On 2025-04-01 01:12, Fujii Masao wrote:
> On 2025/03/31 22:45, Yugo Nagata wrote:
>> I prefer this approach clarifying that consistency and subtransaction 
>> overflow
>> are separate concepts in the documentation.
>> 
>> Here are minor comments on the patch:
> 
> Thanks for the review!
> 
> 
>> -           case CAC_NOTCONSISTENT:
>> -               if (EnableHotStandby)
>> +           case CAC_NOTHOTSTANDBY:
>> +               if (!EnableHotStandby)
>>                      ereport(FATAL,
>>                              (errcode(ERRCODE_CANNOT_CONNECT_NOW),
>>                               errmsg("the database system is not yet 
>> accepting connections"),
>> -                            errdetail("Consistent recovery state has 
>> not been yet reached.")));
>> +                            errdetail("Hot standby mode is 
>> disabled.")));
>> +               else if (reachedConsistency)
>> +                   ereport(FATAL,
>> +                           (errcode(ERRCODE_CANNOT_CONNECT_NOW),
>> +                            errmsg("the database system is not 
>> accepting connections"),
>> +                            errdetail("Recovery snapshot is not yet 
>> ready for hot standby."),
>> +                            errhint("To enable hot standby, close 
>> write transactions with more than %d subtransactions on the primary 
>> server.",
>> +                                    PGPROC_MAX_CACHED_SUBXIDS)));
>>                  else
>>                      ereport(FATAL,
>>                              (errcode(ERRCODE_CANNOT_CONNECT_NOW),
>>                               errmsg("the database system is not 
>> accepting connections"),
>> -                            errdetail("Hot standby mode is 
>> disabled.")));
>> +                            errdetail("Consistent recovery state has 
>> not been yet reached.")));
>> 
>> The message says "the database system is not yet accepting 
>> connections" when "Hot standby mode is disabled".
>> I think "yet" is not necessary in this case. Otherwise, when "Recovery 
>> snapshot is not yet ready for hot standby"
>> or "Consistent recovery state has not been yet reached", it seems 
>> better to use "yet"
> 
> I may have unintentionally modified the error message.
> I fixed the patch as suggested. Please check the latest patch
> I posted earlier in response to Torikoshi-san.
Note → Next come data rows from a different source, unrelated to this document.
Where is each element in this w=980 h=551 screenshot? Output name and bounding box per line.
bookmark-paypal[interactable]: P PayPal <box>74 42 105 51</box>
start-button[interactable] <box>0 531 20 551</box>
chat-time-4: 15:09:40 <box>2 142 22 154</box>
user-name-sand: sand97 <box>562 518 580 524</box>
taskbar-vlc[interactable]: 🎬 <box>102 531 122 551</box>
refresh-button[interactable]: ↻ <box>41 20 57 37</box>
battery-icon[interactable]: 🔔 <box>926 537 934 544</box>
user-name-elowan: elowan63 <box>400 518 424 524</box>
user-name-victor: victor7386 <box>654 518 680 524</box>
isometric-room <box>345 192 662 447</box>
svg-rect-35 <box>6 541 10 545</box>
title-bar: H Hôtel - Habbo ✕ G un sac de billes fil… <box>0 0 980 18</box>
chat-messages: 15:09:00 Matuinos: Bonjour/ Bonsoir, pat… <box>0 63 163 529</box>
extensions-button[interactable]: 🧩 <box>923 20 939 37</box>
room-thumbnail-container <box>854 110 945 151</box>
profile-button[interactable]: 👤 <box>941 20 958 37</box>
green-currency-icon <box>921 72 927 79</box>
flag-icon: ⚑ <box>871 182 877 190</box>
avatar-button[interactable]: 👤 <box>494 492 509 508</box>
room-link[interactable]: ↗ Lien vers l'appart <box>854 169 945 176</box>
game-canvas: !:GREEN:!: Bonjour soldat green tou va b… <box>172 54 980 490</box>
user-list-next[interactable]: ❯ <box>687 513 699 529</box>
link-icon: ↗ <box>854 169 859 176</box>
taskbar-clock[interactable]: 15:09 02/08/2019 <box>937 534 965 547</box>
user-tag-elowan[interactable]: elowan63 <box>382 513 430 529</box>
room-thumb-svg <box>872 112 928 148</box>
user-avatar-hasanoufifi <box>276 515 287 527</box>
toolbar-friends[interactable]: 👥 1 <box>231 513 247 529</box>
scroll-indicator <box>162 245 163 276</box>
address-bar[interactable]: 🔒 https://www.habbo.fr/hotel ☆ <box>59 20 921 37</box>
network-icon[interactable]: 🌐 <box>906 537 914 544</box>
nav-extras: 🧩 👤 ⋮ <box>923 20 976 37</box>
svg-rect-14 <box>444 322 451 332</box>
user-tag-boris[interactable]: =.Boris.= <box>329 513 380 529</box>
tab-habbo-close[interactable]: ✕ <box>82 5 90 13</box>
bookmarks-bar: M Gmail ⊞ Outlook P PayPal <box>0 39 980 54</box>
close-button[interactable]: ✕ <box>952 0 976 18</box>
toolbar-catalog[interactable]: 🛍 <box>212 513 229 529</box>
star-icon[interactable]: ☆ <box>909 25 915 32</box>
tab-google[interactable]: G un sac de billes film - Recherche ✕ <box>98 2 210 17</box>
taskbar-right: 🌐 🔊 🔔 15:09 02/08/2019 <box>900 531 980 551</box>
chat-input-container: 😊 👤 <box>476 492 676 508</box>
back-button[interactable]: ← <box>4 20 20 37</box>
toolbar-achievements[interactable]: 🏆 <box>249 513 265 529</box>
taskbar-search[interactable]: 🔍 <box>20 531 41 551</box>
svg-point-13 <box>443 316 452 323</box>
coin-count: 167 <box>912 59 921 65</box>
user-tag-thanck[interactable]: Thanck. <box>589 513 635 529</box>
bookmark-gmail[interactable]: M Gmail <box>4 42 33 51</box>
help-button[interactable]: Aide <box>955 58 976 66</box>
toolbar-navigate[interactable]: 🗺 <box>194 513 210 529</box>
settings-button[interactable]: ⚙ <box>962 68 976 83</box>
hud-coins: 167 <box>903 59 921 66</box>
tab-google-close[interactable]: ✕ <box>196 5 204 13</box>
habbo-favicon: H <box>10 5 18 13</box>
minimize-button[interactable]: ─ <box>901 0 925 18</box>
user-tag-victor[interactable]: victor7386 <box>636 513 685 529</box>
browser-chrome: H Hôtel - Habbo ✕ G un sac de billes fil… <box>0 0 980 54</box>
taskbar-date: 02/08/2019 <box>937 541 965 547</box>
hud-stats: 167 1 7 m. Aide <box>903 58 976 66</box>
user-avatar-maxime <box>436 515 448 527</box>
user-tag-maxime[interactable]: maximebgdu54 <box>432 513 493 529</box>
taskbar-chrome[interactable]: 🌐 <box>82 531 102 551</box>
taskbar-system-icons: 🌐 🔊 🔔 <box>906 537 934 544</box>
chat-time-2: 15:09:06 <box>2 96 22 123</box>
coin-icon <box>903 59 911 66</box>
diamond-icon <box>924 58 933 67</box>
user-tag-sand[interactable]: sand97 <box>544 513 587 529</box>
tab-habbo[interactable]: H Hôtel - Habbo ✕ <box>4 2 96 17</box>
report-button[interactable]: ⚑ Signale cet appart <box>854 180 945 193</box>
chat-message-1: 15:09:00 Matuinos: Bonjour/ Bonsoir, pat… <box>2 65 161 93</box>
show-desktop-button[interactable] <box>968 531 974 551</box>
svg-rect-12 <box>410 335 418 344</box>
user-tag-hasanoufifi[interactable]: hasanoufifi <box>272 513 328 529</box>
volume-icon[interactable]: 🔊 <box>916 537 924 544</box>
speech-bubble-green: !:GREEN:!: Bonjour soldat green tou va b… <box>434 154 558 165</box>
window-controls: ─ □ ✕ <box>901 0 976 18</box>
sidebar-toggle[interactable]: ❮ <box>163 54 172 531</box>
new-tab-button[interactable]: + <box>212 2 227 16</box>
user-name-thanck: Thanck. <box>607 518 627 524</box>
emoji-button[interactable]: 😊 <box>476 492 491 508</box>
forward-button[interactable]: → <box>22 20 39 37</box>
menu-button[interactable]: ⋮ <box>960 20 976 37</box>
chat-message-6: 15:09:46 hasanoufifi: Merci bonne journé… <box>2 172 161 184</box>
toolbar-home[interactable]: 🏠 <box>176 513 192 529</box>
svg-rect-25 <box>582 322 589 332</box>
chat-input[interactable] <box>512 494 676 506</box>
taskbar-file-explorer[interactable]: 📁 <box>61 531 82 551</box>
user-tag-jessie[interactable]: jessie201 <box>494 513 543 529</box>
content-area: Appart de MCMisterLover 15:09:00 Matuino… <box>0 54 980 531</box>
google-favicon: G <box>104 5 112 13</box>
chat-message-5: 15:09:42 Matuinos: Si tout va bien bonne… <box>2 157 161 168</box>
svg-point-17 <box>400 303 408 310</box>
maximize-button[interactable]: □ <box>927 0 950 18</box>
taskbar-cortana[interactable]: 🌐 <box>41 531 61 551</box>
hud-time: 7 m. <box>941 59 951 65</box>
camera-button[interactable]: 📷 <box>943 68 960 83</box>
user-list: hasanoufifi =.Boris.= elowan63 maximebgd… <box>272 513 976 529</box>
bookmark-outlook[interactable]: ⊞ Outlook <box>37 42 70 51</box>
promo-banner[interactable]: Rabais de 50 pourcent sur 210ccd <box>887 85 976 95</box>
Thank you for updating the patch!

LGTM.
I feel like changing the status to 'Ready for Committer', but since 
Nagata-san may have additional comments, I'm leaving it as 'Needs 
Review'.

-- 
Regards,

--
Atsushi Torikoshi
Seconded from NTT DATA GROUP CORPORATION to SRA OSS K.K.




On 2025/04/01 20:54, torikoshia wrote:
> Thank you for updating the patch!
> 
> LGTM.

I've pushed the patch. Thanks!

> I feel like changing the status to 'Ready for Committer', but since Nagata-san may have additional comments, I'm
leavingit as 'Needs Review'.
 

If any issues arise, let's continue to address them.

Regards,

-- 
Fujii Masao
Advanced Computing Technology Center
Research and Development Headquarters
NTT DATA CORPORATION




On 2025-04-02 15:21, Fujii Masao wrote:
> On 2025/04/01 20:54, torikoshia wrote:
>> Thank you for updating the patch!
>> 
>> LGTM.
> 
> I've pushed the patch. Thanks!

Thanks a lot!

>> I feel like changing the status to 'Ready for Committer', but since 
>> Nagata-san may have additional comments, I'm leaving it as 'Needs 
>> Review'.
> 
> If any issues arise, let's continue to address them.

OK.

-- 
Regards,

--
Atsushi Torikoshi
Seconded from NTT DATA GROUP CORPORATION to SRA OSS K.K.